Tennessee guard Chris Lofton scored a career-low 2 points in Saturday night's loss at LSU, and the odds of a big bounce-back game Wednesday night at Memphis appear less than promising.

The reason: Rodney Carney.

Carney is a 6-7, 205-pounder who likely will be guarding the 6-2 Lofton much of the evening. Certainly, Carney has credentials which suggest he's capable of handling the assignment. Earlier this season he blanketed Duke's J.J. Redick, considered by many to be the NCAA's premier outside shooter.

"Carney shut down Redick in the second half," UT coach Bruce Pearl noted. "Redick didn't score against Carney, or Memphis, in the second half of that game. That certainly doesn't bode well for the kind of defense Memphis can put on Chris and WILL put on Chris."

Chris Lofton has been guarded by taller foes before. Oklahoma State's 6-7 Marcus Dove limited him to 2 first-half points. LSU's 6-5 Garrett Temple limited him to 2 first-half points and zero second-half points.

"Shooters are going to have a little bit of up-and-down to them," Pearl conceded. "There's only been two games where Chris would say he struggled: One was against Oklahoma State and the other was LSU … both losses. Both teams were terrific defensively and had really big, long guys on him.

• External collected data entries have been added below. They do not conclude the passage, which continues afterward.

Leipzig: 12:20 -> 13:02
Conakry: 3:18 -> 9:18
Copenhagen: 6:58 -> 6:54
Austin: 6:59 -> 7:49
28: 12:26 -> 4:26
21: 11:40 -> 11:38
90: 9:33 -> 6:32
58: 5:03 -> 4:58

He's going to see the same thing against Memphis."

Lofton went 1 for 5 in the first half at LSU, then seemed to get frustrated. He attempted just two second-half shot, missing both to finish 1 for 7. Tennessee probably needs for him to shoot at least 10 to 15 times per game.

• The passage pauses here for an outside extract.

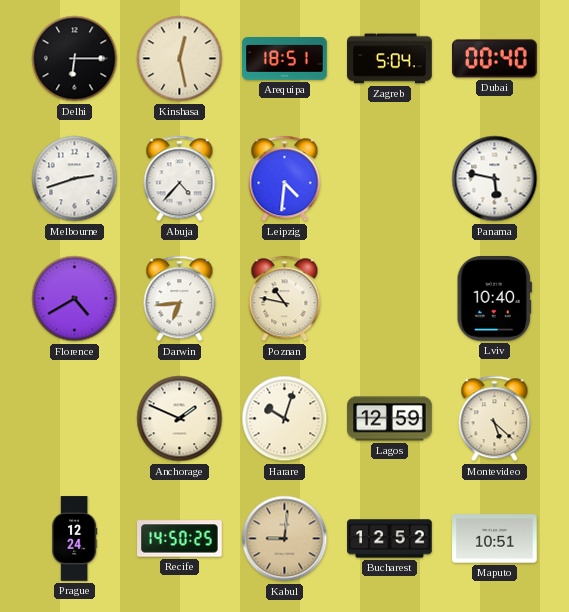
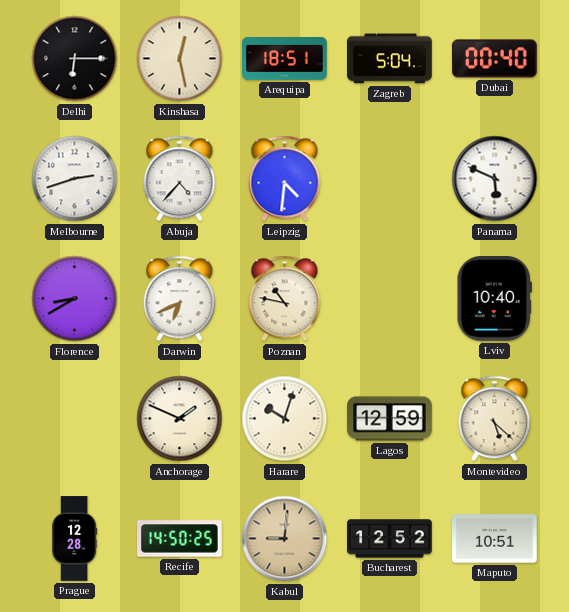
Panama: 5:47 -> 5:49
Florence: 4:40 -> 8:40
Darwin: 6:44 -> 6:41
Prague: 12:24 -> 12:28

"We are trying to do things to get Chris open," Pearl said. "Chris has got to do a better job of doing things to get himself open. I think once Chris is open he'll shoot more and make more. He had a couple of decent looks in the first half against LSU that didn't go down. Good shooters can't let that bother them."

Pearl emphasized that he isn't being critical, noting that Lofton is his own worst critic. Determination is not the problem.

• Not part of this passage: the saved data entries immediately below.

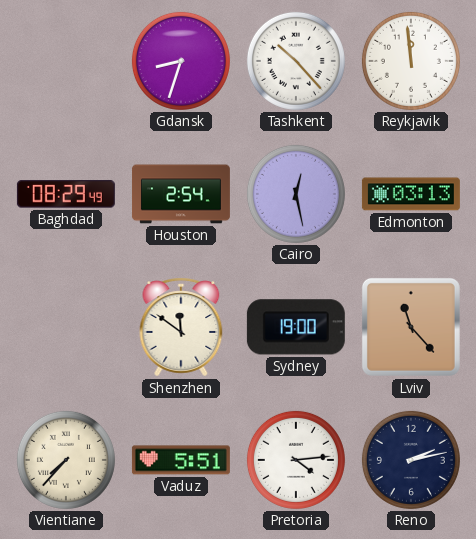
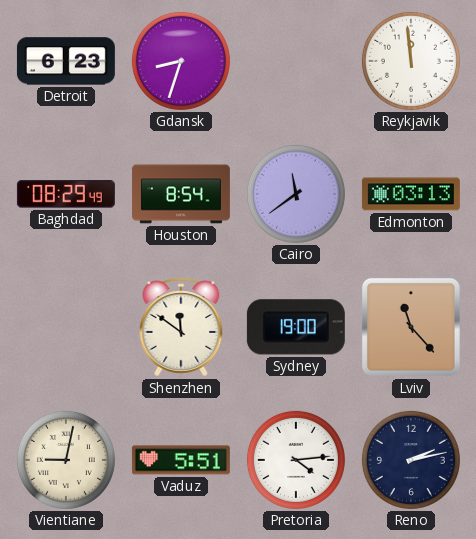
Detroit: none -> 6:23
Tashkent: 10:23 -> none
Houston: 2:54 -> 8:54
Cairo: 12:28 -> 11:39
Vientiane: 7:37 -> 9:02
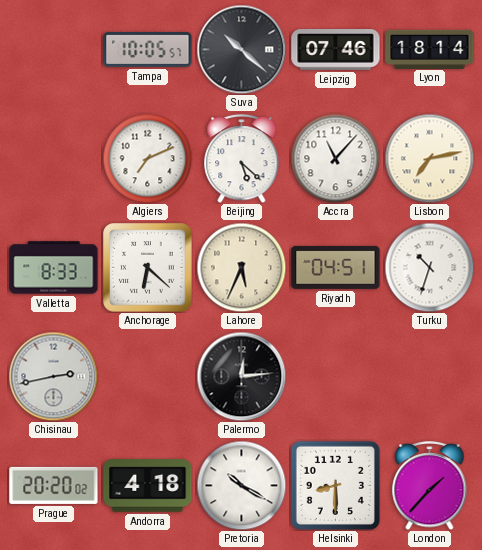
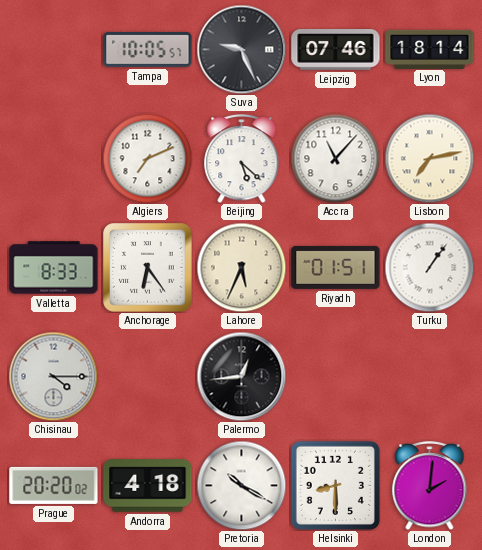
Suva: 10:22 -> 9:26
Anchorage: 6:22 -> 6:24
Riyadh: 04:51 -> 01:51
Turku: 10:33 -> 1:06
Chisinau: 2:43 -> 4:15
Palermo: 12:14 -> 12:44
London: 1:37 -> 2:01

"He's trying to get open, trying to score," the coach said. "I just don't want him to let it affect him either on the defensive end, rebounding or for the next game."

The Vol coach can accept that Lofton occasionally has nights when the shots aren't falling. What he can't accept is when Lofton – or any other player – allows his struggles on the offensive end of the floor to affect the other aspects of his game.

As Pearl put it: "The thing I've asked Chris to do is, ‘Even when you're not scoring, you've got to play defense and you've got to rebound.' He didn't have a rebound in the game against LSU. From my standpoint, that's something he can look at."

When he's hot, Lofton routinely creates and makes shots that appear forced. Still, Pearl would like to see Lofton taking more open shots and fewer forced shots.

"I think you need to let guys that can make tough shots create and make shots for themselves, and Chris is one of those guys that can," Pearl said. "But he has to do a better job of getting open to get open shots.

"I like open shots better than created shots, and we're trying to get him open."